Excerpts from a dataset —

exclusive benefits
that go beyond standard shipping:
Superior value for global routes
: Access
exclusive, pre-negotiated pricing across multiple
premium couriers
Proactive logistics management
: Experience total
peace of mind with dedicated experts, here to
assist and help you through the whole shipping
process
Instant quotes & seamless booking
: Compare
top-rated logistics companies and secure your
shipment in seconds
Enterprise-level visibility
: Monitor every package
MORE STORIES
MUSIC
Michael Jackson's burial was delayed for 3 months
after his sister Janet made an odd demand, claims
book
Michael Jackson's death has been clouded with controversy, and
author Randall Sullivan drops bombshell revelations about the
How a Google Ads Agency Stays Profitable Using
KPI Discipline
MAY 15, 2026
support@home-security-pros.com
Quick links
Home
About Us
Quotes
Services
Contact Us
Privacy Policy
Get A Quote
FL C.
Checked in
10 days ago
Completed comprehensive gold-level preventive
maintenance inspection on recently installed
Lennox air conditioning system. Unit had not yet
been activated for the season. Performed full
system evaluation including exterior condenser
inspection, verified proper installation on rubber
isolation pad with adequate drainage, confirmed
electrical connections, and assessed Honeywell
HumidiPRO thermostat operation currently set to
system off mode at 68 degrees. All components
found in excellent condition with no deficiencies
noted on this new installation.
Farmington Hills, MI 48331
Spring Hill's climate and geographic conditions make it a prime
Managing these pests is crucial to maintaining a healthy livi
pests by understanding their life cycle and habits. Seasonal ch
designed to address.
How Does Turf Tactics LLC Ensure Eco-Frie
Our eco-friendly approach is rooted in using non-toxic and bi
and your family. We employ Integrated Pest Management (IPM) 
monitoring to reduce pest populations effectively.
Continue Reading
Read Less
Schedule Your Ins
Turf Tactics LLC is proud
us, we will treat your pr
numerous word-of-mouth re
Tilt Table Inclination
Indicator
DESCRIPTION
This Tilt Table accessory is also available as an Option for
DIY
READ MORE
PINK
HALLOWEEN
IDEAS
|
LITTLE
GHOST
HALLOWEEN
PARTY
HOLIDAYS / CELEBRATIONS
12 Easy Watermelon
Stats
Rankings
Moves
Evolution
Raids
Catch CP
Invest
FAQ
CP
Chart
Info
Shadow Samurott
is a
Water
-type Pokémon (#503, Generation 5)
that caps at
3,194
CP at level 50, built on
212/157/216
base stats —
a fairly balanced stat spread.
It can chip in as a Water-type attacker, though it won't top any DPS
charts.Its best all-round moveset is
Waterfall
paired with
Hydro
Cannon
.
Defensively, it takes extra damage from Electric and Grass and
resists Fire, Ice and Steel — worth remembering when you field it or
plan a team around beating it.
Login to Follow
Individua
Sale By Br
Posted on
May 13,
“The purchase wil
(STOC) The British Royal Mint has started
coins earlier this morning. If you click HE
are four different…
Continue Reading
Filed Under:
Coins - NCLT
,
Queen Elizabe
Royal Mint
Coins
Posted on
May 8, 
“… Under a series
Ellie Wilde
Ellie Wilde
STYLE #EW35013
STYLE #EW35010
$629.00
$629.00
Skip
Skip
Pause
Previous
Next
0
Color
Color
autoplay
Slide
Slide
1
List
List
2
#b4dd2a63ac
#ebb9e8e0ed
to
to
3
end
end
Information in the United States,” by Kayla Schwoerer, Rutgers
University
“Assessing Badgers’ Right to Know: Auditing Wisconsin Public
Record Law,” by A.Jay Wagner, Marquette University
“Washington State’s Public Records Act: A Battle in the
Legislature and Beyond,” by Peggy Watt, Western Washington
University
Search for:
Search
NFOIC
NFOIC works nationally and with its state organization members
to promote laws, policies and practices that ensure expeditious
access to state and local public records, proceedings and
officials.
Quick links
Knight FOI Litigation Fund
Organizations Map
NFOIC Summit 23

Goal of the exercise — Reproduce the records in full, exactly as written.

Output for this task —
exclusive benefits
that go beyond standard shipping:
Superior value for global routes
: Access
exclusive, pre-negotiated pricing across multiple
premium couriers
Proactive logistics management
: Experience total
peace of mind with dedicated experts, here to
assist and help you through the whole shipping
process
Instant quotes & seamless booking
: Compare
top-rated logistics companies and secure your
shipment in seconds
Enterprise-level visibility
: Monitor every package
MORE STORIES
MUSIC
Michael Jackson's burial was delayed for 3 months
after his sister Janet made an odd demand, claims
book
Michael Jackson's death has been clouded with controversy, and
author Randall Sullivan drops bombshell revelations about the
How a Google Ads Agency Stays Profitable Using
KPI Discipline
MAY 15, 2026
support@home-security-pros.com
Quick links
Home
About Us
Quotes
Services
Contact Us
Privacy Policy
Get A Quote
FL C.
Checked in
10 days ago
Completed comprehensive gold-level preventive
maintenance inspection on recently installed
Lennox air conditioning system. Unit had not yet
been activated for the season. Performed full
system evaluation including exterior condenser
inspection, verified proper installation on rubber
isolation pad with adequate drainage, confirmed
electrical connections, and assessed Honeywell
HumidiPRO thermostat operation currently set to
system off mode at 68 degrees. All components
found in excellent condition with no deficiencies
noted on this new installation.
Farmington Hills, MI 48331
Spring Hill's climate and geographic conditions make it a prime
Managing these pests is crucial to maintaining a healthy livi
pests by understanding their life cycle and habits. Seasonal ch
designed to address.
How Does Turf Tactics LLC Ensure Eco-Frie
Our eco-friendly approach is rooted in using non-toxic and bi
and your family. We employ Integrated Pest Management (IPM) 
monitoring to reduce pest populations effectively.
Continue Reading
Read Less
Schedule Your Ins
Turf Tactics LLC is proud
us, we will treat your pr
numerous word-of-mouth re
Tilt Table Inclination
Indicator
DESCRIPTION
This Tilt Table accessory is also available as an Option for
DIY
READ MORE
PINK
HALLOWEEN
IDEAS
|
LITTLE
GHOST
HALLOWEEN
PARTY
HOLIDAYS / CELEBRATIONS
12 Easy Watermelon
Stats
Rankings
Moves
Evolution
Raids
Catch CP
Invest
FAQ
CP
Chart
Info
Shadow Samurott
is a
Water
-type Pokémon (#503, Generation 5)
that caps at
3,194
CP at level 50, built on
212/157/216
base stats —
a fairly balanced stat spread.
It can chip in as a Water-type attacker, though it won't top any DPS
charts.Its best all-round moveset is
Waterfall
paired with
Hydro
Cannon
.
Defensively, it takes extra damage from Electric and Grass and
resists Fire, Ice and Steel — worth remembering when you field it or
plan a team around beating it.
Login to Follow
Individua
Sale By Br
Posted on
May 13,
“The purchase wil
(STOC) The British Royal Mint has started
coins earlier this morning. If you click HE
are four different…
Continue Reading
Filed Under:
Coins - NCLT
,
Queen Elizabe
Royal Mint
Coins
Posted on
May 8, 
“… Under a series
Ellie Wilde
Ellie Wilde
STYLE #EW35013
STYLE #EW35010
$629.00
$629.00
Skip
Skip
Pause
Previous
Next
0
Color
Color
autoplay
Slide
Slide
1
List
List
2
#b4dd2a63ac
#ebb9e8e0ed
to
to
3
end
end
Information in the United States,” by Kayla Schwoerer, Rutgers
University
“Assessing Badgers’ Right to Know: Auditing Wisconsin Public
Record Law,” by A.Jay Wagner, Marquette University
“Washington State’s Public Records Act: A Battle in the
Legislature and Beyond,” by Peggy Watt, Western Washington
University
Search for:
Search
NFOIC
NFOIC works nationally and with its state organization members
to promote laws, policies and practices that ensure expeditious
access to state and local public records, proceedings and
officials.
Quick links
Knight FOI Litigation Fund
Organizations Map
NFOIC Summit 23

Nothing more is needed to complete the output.